Activity >> Print, in exact form, the lines below from the one containing "grande como uns" through the one containing "Câmara Municipal de Tavira", and omit all others.

Exercise input >>
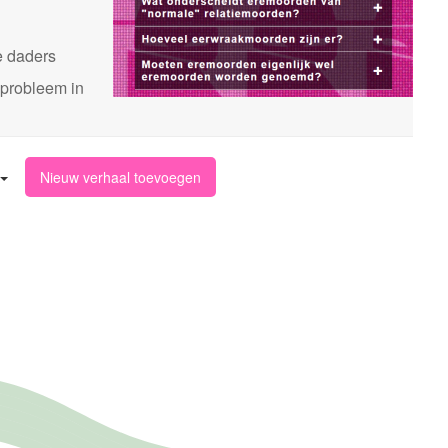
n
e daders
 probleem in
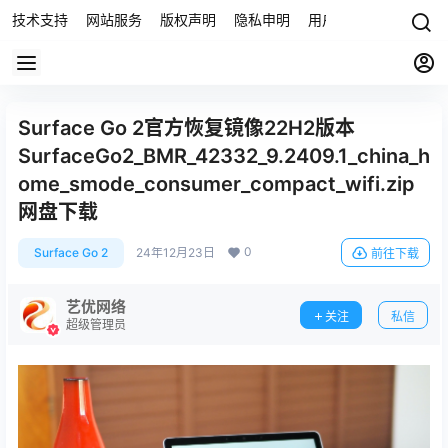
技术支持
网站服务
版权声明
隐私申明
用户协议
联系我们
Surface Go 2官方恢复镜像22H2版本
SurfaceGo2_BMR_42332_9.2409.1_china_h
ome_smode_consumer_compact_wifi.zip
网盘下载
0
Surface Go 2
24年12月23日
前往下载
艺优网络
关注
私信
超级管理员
...
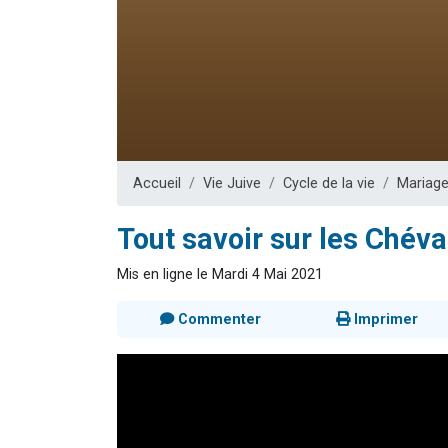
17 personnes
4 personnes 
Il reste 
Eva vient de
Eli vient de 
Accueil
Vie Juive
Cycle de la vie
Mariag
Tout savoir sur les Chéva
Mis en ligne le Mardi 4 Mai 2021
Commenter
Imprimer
---
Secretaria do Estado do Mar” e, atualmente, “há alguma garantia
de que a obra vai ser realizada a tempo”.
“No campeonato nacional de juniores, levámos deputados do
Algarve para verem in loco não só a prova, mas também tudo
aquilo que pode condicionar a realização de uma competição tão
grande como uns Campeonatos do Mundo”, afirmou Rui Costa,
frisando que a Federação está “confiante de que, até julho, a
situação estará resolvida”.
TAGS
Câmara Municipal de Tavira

Your response >>
grande como uns Campeonatos do Mundo”, afirmou Rui Costa,
frisando que a Federação está “confiante de que, até julho, a
situação estará resolvida”.
TAGS
Câmara Municipal de Tavira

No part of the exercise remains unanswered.